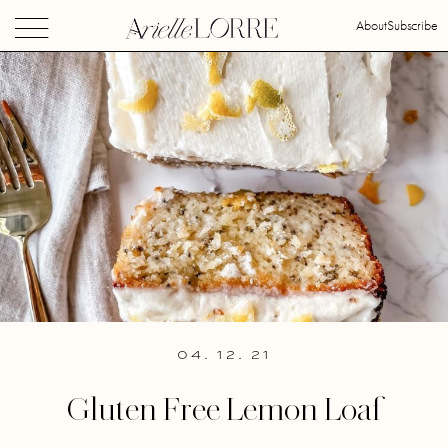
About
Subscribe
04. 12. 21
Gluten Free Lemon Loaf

--

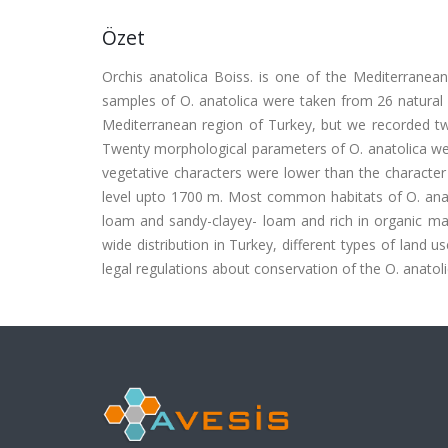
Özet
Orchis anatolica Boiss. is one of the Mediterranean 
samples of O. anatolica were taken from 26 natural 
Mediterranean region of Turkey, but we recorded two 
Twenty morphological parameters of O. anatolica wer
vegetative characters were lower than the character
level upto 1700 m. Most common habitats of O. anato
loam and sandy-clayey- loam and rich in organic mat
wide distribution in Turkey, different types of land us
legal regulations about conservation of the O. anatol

---

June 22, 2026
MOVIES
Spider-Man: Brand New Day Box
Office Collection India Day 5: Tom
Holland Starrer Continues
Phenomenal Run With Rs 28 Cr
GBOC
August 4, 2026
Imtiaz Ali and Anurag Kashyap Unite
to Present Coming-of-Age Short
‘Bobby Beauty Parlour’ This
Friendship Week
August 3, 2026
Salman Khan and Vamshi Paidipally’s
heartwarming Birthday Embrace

→ Task details: Referring to the material above, set down exactly the lines between the line with "Office Collection India Day 5: Tom" and the line with "heartwarming Birthday Embrace", inclusive, and no other lines.

→ The answer:
Office Collection India Day 5: Tom
Holland Starrer Continues
Phenomenal Run With Rs 28 Cr
GBOC
August 4, 2026
Imtiaz Ali and Anurag Kashyap Unite
to Present Coming-of-Age Short
‘Bobby Beauty Parlour’ This
Friendship Week
August 3, 2026
Salman Khan and Vamshi Paidipally’s
heartwarming Birthday Embrace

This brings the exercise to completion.